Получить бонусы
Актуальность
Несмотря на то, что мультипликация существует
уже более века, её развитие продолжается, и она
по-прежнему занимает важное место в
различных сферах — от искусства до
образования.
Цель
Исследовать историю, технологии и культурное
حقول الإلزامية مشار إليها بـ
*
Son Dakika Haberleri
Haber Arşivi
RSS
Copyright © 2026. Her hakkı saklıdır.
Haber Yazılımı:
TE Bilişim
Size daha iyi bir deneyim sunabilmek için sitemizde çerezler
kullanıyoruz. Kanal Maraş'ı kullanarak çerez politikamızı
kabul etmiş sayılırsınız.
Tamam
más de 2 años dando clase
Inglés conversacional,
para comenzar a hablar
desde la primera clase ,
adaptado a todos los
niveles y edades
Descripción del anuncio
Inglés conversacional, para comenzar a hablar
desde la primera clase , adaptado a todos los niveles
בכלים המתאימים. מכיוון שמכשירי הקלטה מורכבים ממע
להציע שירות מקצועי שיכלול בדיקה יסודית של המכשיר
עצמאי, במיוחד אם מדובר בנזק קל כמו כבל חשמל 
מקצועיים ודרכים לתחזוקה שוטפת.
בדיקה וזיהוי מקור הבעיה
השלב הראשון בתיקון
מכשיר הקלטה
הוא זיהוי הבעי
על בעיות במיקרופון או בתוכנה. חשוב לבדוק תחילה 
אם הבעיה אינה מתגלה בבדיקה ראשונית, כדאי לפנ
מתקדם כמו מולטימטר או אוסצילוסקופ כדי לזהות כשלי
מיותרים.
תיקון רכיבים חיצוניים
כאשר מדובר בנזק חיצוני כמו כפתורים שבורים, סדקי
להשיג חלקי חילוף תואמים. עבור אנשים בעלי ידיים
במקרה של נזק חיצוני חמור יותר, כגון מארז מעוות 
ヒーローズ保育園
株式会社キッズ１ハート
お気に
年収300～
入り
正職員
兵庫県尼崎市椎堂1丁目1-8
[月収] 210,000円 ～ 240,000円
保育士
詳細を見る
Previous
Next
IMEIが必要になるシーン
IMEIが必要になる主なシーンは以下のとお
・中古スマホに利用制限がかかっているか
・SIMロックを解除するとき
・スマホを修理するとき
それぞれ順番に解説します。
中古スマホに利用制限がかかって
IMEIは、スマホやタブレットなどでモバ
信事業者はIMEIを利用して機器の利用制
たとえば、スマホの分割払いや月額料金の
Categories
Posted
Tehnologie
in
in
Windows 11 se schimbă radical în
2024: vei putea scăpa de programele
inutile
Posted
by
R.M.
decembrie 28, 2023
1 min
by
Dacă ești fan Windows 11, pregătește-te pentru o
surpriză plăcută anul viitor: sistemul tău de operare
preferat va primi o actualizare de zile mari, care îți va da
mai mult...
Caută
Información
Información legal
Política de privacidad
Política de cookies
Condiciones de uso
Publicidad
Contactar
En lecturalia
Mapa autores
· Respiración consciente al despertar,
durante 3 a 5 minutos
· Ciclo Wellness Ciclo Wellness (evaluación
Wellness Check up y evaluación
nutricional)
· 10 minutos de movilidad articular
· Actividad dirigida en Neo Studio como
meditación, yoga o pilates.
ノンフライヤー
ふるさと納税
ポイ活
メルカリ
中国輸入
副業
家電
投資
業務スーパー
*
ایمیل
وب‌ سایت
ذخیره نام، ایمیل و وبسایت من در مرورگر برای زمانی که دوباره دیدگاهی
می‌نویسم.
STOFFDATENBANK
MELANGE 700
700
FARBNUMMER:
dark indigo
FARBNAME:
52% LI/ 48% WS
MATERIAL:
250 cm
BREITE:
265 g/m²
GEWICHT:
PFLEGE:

______

→ Task prompt
What is the number of lines in the listing that hold "minutos"? Give that number and nothing more.

→ Task answer
2